The Roman legions packed in closer and closer, as Varro had planned. His goal was to use his powerful, superior numbers to smash straight through the lines of Carthage and fulfill his oath. Cornelius, for his part, drew his sword to do his part in supporting the advance. The battle at Cannae was joined. Varro, Cornelius, and the rest of the Roman cavalry on the left flank engaged the light but nimble Numidians, a cavalry contingent that had long been the bane of supply lines and water-bearers of the Romans.

As the battle began to take shape, spears clashing and thrusting in the dusty morning, Cornelius saw that Hannibal and his center were falling back. They were not fully engaged. Varro called for more pressure on the center, pressing the Roman legions even more tightly to one another and goading their advance. As they smashed into the Carthaginian spears and slings, a cry went up from the rear of the cavalry formation. Out of the dust came heavy Carthaginian cavalry, and Cornelius recognized Hannibal’s brother, Hasdrubal, leading the charge.

It took Cornelius a moment to realize what had happened. While they had been on the left flank of their formation, Paullus and his cavalry had been on the right. Something must have happened to Paullus, Cornelius thought as he wheeled his horse. Suddenly, as the Romans kept advancing into the Carthaginian lines collapsing around them, encircling them, Varro’s cavalry was itself caught between two other forces.
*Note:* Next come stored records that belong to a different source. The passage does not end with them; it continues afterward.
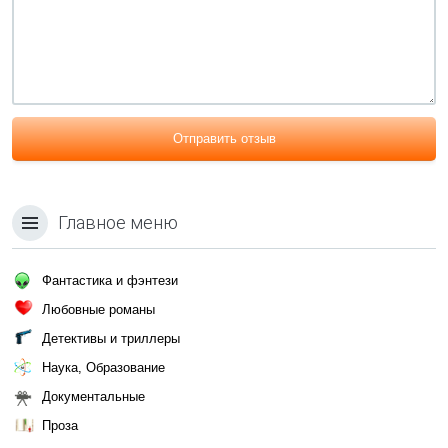
Отправить отзыв
Главное меню
Фантастика и фэнтези
Любовные романы
Детективы и триллеры
Наука, Образование
Документальные
Проза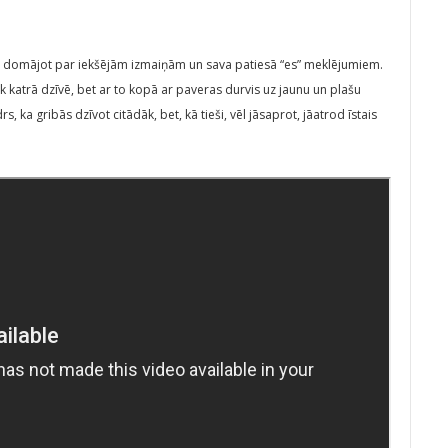
, domājot par iekšējām izmaiņām un sava patiesā “es” meklējumiem.
katrā dzīvē, bet ar to kopā ar paveras durvis uz jaunu un plašu
rs, ka gribās dzīvot citādāk, bet, kā tieši, vēl jāsaprot, jāatrod īstais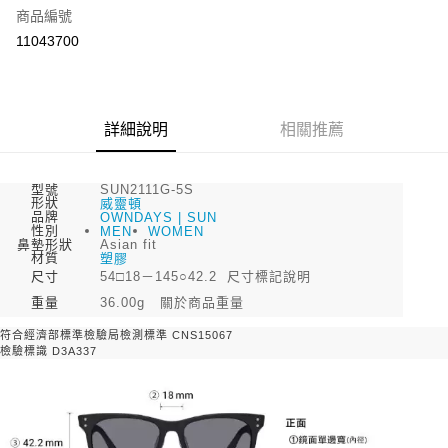
商品編號
街口支付
11043700
悠遊付
Google Pay
全盈+PAY
詳細說明
相關推薦
大哥付你分期
相關說明
型號
SUN2111G-5S
形狀
威靈頓
【大哥付你分期使用說明】
品牌
OWNDAYS | SUN
AFTEE先享後付
1.本服務由台灣大哥大提供，台灣大哥大用戶可立即使用無須另外申請。
性別
MEN
WOMEN
鼻墊形狀
Asian fit
2.付款方式選擇「大哥付你分期」，訂單成立後會自動跳轉到大哥付的交易
相關說明
材質
塑膠
流程，驗證手機門號後，選擇欲分期的期數、繳款截止日，確認付款後即完
【關於「AFTEE先享後付」】
尺寸
尺寸標記說明
54□18－145○42.2
成交易。
ATM付款
AFTEE先享後付是「在收到商品之後才付款」的支付方式。 讓您購物簡單
3.實際核准額度、可分期數及費用金額請依後續交易確認頁面所載為準。
重量
關於商品重量
36.00g
便利好安心！
4.訂單成立30分鐘內，如未前往確認交易或遇審核未通過，訂單將自動取
１．簡單：不需註冊會員、不需綁卡、不需儲值。
符合經濟部標準檢驗局檢測標準 CNS15067
運送方式
消。如遇「轉專審核」未通過狀況，表示未達大哥付你分期系統評分，恕無
２．便利：只要手機號碼，簡訊認證，即可結帳。
檢驗標識 D3A337
法說明評估內容。
３．安心：先確認商品／服務後，再付款。
付款後全家取貨
【繳款方式說明】
1.分期款項不併入電信帳單，「大哥付你分期」於每月結算日後寄送繳費提
每筆NT$70，滿NT$899(含以上)免運費
【「AFTEE先享後付」結帳流程】
醒簡訊。
１．於結帳方式選擇「AFTEE先享後付」後，將跳轉至「AFTEE先享後付」
2.透過簡訊連結打開帳單後，可選擇「超商條碼／台灣大直營門市／銀行轉
付款後7-11取貨
結帳頁面，進行簡訊認證並確認金額後，即可完成結帳。
帳／街口支付／iPASS MONEY」等通路繳費。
As Hasdrubal closed in on one side, and the Numidians on the other, Cornelius looked past them towards the infantry, and what he saw seized his heart.

It had been hours of fighting, and now the trap Hannibal had laid was closing hard on the Romans. Once the cavalry was done with Varro and his horse, they’d wheel into the Roman rear, leaving the legions nowhere to go, so tightly packed now that they could barely swing their swords. Cornelius turned back to Varro, perhaps to suggest they fall back into the Carthaginian heavy infantry and perhaps relieve some of the pressure, but Varro was already galloping from the field, glancing over his shoulder, his face white as the marble of the Roman senate.
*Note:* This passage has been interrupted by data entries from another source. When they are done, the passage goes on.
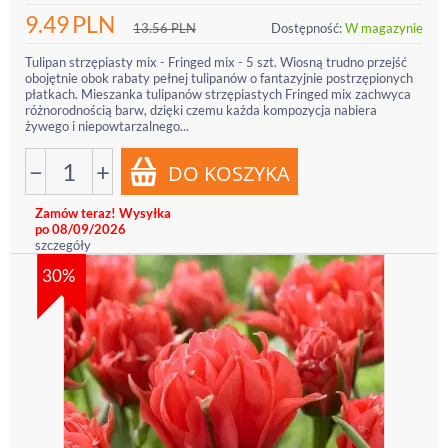
9.49
PLN
13.56
PLN
Dostępność:
W magazynie
Tulipan strzępiasty mix - Fringed mix - 5 szt. Wiosną trudno przejść
obojętnie obok rabaty pełnej tulipanów o fantazyjnie postrzępionych
płatkach. Mieszanka tulipanów strzępiastych Fringed mix zachwyca
różnorodnością barw, dzięki czemu każda kompozycja nabiera
żywego i niepowtarzalnego...
−
+
Zamów teraz! Wysyłka
po 08/09/2026
szczegóły
30%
Cornelius fought his way through to make his own escape. A Numidian spear found his shoulder, but he struck back at the man wielding it and wrenched himself free, kicking his horse to break from battle. He rode towards the river, intending to follow it to safety, but stopped short at the sight of several men near their slaughtered horses, ready to accept the oncoming Carthaginians. In the center was Paullus, bleeding from a wound in his head.

“Consul,” Cornelius said, “can you ride?”
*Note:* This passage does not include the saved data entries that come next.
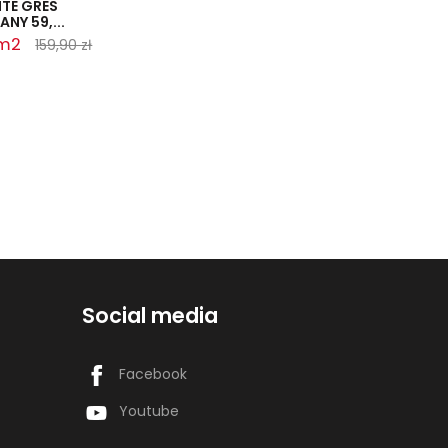
TE GRES
NY 59,...
 m2
159,90 zł
Social media
Facebook
Youtube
Paullus shook his head. “I ordered the dismount. I will not abandon our men to suffer and die alone.”

Hasdrubal and his horse were wheeling around as Cornelius had feared. He offered his reins to Paullus. “Please, Paullus. Flee while you can.”

The older man placed his hand on the tribune’s wrist. “Cornelius. Do not waste in useless pity the few moments left in which to escape from the hands of the enemy. Go, announce publicly to the Senate that they must fortify Rome and make its defense strong before the victorious enemy approaches. And… tell Fabius privately that I have ever remembered his precepts in life and in death. Suffer me to breathe my last among my slaughtered soldiers.”

Cornelius clenched his jaw, fighting back tears. The cry went up from the heavy horses of Carthage as they came upon their prey. Cursing, Cornelius kicked his horse hard, leaving the scene behind him with all speed. Cannae was a disaster. Varro had failed in fulfilling his oath.

He had no idea how any of them could save Rome now.